Ia mengira ada orang besar yang ingin menjatuhkannya, ternyata hanya Pabrik Han Yao yang bikin masalah. Ma Xiaotian pun mengusap keringat, merasa hampir terjebak. Saat karier sedang mulus, pabrik kecil ini seperti lalat yang sangat mengganggunya. Ia sengaja menahan pembayaran agar pemuda itu datang memohon, tak menyangka lawan bisa balas dengan cara kejam.
“Kalau saya bilang tidak tahu soal pembayaran kalian?”
Ma Xiaotian pura-pura bodoh, namun Niu Dawei tetap tenang menjawab.
“Kalau begitu, kami akan beli tiket ke ibu kota provinsi.”
Tak perlu keras kepala dengan anak kecil, Ma Xiaotian pun memutuskan.
“Mungkin uangnya masih diproses, nanti saya sendiri akan mengurusnya.”
Masalah memang atas perintahnya, tapi Ma Xiaotian tak akan mengaku.

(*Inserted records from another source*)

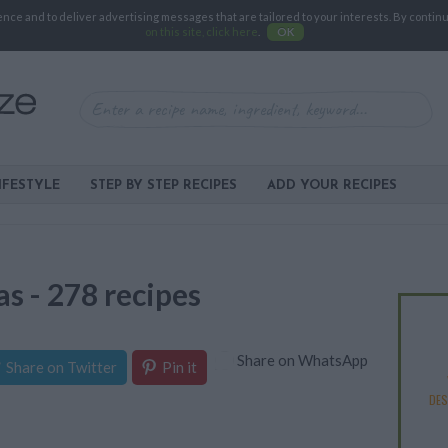
e and to deliver advertising messages that are tailored to your interests. By continuin
on this site, click here
.
OK
IFESTYLE
STEP BY STEP RECIPES
ADD YOUR RECIPES
as - 278 recipes
Share on WhatsApp
Share on Twitter
Pin it
DE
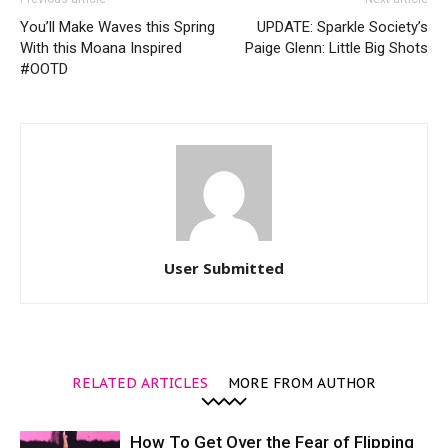
You’ll Make Waves this Spring
UPDATE: Sparkle Society’s
With this Moana Inspired
Paige Glenn: Little Big Shots
#OOTD
User Submitted
RELATED ARTICLES
MORE FROM AUTHOR
How To Get Over the Fear of Flipping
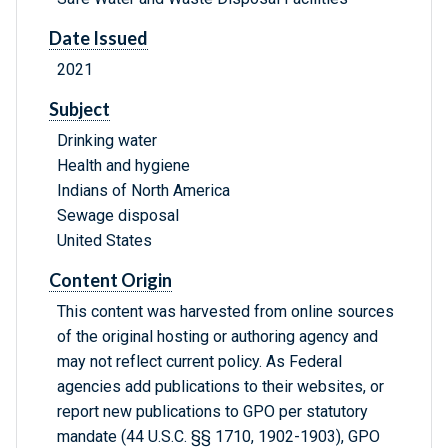
Date Issued
2021
Subject
Drinking water
Health and hygiene
Indians of North America
Sewage disposal
United States
Content Origin
This content was harvested from online sources
of the original hosting or authoring agency and
may not reflect current policy. As Federal
agencies add publications to their websites, or
report new publications to GPO per statutory
mandate (44 U.S.C. §§ 1710, 1902-1903), GPO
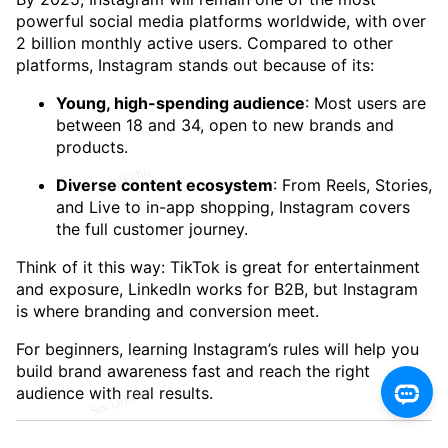
powerful social media platforms worldwide, with over
2 billion monthly active users. Compared to other
platforms, Instagram stands out because of its:
Young, high-spending audience
: Most users are
between 18 and 34, open to new brands and
products.
Diverse content ecosystem
: From Reels, Stories,
and Live to in-app shopping, Instagram covers
the full customer journey.
Think of it this way: TikTok is great for entertainment
and exposure, LinkedIn works for B2B, but Instagram
is where branding and conversion meet.
For beginners, learning Instagram’s rules will help you
build brand awareness fast and reach the right
audience with real results.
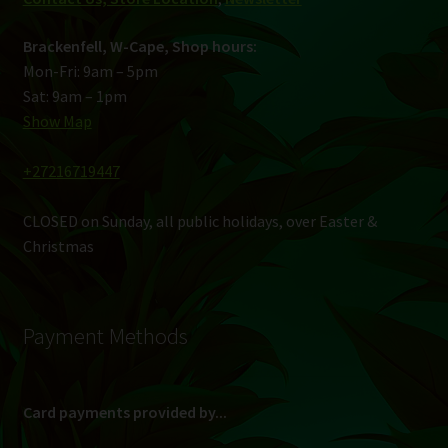
Brackenfell, W-Cape, Shop hours:
Mon-Fri: 9am – 5pm
Sat: 9am – 1pm
Show Map
+27216719447
CLOSED on Sunday, all public holidays, over Easter &
Christmas
Payment Methods
Card payments provided by...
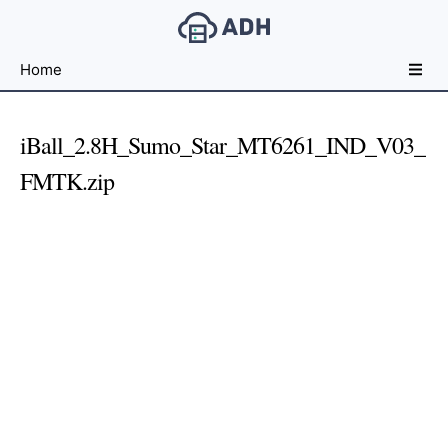
Free
Home
File
Hosting
For
iBall_2.8H_Sumo_Star_MT6261_IND_V03_
Developers
FMTK.zip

“48 jam. Kamu punya 48 jam untuk menyelesaikan. Lewat satu menit dan uang belum cair, kita bertemu di Jiangzhou! Toh pabrik bangkrut, kami pun tak bisa hidup. Tak takut rugi, siapa yang menghalangi kami, dia juga tak akan tenang.”
Niu Dawei tak mau berpanjang kata, Ma Xiaotian yang mulai lunak berarti sudah menemukan titik lemah.
“Anak muda, jangan terlalu menekan, biar ada jalan untuk bertemu lagi nanti.”
Ma Xiaotian berusaha menjaga harga diri, berkata dengan suara keras.
“Kepala Bagian Ma, menurut pabrik kami, mulai sekarang kita tak akan saling ganggu, tak akan pernah bertemu lagi.”
Niu Dawei melambaikan tangan, menutup pintu, dan pergi.
Melihat itu, Ma Xiaotian hanya bisa menahan sakit hati, segera menelepon bagian keuangan agar mengirim pembayaran, supaya tak ada masalah besar.
Tak disangka, pagi Niu Dawei bertindak, sore itu pembayaran dari Pabrik Qianjiang langsung cair. Semua orang kagum, berkumpul di sekitar Niu Dawei yang dengan bangga bercerita.
“Bekas kepala sekolah kami dulu juga pernah kena cara ini, akhirnya kehilangan jabatan, istrinya sampai ribut di sekolah. Jadi, semua pria yang takut istri, pada dasarnya sama, satu jurus bisa mengalahkan semuanya!”
Perempuan hamil itu adalah orang yang disewa Niu Dawei dengan harga seratus lima puluh yuan per hari, ditambah pengawal, total tiga ratus yuan.
Han Hao memandang Niu Dawei, dalam hati ia memahami pepatah lama: tiga tukang bisa mengalahkan Zhuge Liang. Satu orang punya keterbatasan, tapi satu tim bisa mengguncang dunia. Jika ingin sukses, harus mengandalkan berbagai talenta.
Han Hao pun memberikan dua ribu yuan kepada Niu Dawei, lalu berangkat sendiri menuju kota provinsi Jiangzhou.